Ongoing projects examine the generality of the prisoner’s dilemma result in Φ6; for instance, evolved cooperator viruses can re-invade populations of defectors, allowing the two strategies to coexist in a stable polymorphism (Turner and Chao 2003, American Naturalist 161:497-505). Current research examines the molecular mechanism(s) that may afford selfish genotypes an advantage during intra-host competition. We are also examining whether viruses evolve specific mechanisms to exclude large numbers of viruses from co-infecting the same cell, in order to reduce intracellular competition (Turner et al. 1999, Journal of Virology 73:2420-2424).

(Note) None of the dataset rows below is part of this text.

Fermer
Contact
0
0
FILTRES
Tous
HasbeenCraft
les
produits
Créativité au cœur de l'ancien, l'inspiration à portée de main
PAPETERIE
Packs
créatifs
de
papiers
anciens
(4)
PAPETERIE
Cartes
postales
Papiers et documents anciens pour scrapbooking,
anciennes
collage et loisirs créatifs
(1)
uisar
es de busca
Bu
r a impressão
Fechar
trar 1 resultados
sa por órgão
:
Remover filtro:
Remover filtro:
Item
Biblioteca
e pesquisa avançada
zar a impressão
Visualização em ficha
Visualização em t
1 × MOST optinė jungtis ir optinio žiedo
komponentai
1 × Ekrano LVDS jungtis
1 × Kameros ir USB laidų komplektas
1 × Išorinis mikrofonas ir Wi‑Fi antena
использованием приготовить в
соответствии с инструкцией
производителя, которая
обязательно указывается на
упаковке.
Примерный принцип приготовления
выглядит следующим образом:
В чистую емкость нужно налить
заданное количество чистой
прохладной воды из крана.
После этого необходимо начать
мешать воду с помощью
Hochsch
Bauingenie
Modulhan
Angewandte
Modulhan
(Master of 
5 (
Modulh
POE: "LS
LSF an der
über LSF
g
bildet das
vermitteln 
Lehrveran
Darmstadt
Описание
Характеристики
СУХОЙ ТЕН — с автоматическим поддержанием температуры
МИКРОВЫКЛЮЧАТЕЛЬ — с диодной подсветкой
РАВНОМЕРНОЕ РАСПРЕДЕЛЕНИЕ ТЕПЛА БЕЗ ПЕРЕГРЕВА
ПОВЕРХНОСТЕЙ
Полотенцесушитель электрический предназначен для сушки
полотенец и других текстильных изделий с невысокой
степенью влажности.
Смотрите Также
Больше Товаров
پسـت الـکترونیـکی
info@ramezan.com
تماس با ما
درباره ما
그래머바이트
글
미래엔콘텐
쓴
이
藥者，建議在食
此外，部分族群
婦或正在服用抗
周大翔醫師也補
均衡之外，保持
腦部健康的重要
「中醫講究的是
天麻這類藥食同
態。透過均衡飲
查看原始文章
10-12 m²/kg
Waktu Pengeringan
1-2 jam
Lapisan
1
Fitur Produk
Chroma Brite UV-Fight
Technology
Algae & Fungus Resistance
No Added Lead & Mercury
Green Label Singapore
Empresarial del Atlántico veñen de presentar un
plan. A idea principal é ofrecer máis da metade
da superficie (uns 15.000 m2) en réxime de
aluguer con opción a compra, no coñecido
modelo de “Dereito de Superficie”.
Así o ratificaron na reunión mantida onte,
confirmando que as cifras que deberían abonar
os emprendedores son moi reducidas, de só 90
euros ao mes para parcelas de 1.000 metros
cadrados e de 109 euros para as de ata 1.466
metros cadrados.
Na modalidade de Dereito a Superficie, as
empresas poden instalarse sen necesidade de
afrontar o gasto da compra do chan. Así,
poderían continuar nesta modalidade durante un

Evolutionary ecology of host shifts
A virus’s ecological niche is governed in part by its host
range, the hosts in which a virus can produce viable progeny. Viruses
may expand their host range through mutations that facilitate entry
into new host environments. Although host shifts allow a virus (or
any other parasite) to expand its ecological niche, traits governing
the infection of multiple host types can decrease fitness in the
original or alternate host environments.
We use phage Φ6 and Pseudomonas bacteria as a model to test basic
questions relating to evolutionary ecology of host shifts. Ongoing
projects include measuring the mutation spectrum associated with
expanded host range, growth tradeoffs for host range mutants across
host environments, and strength of selection resulting from simultaneous
adaptation of viruses to multiple habitats.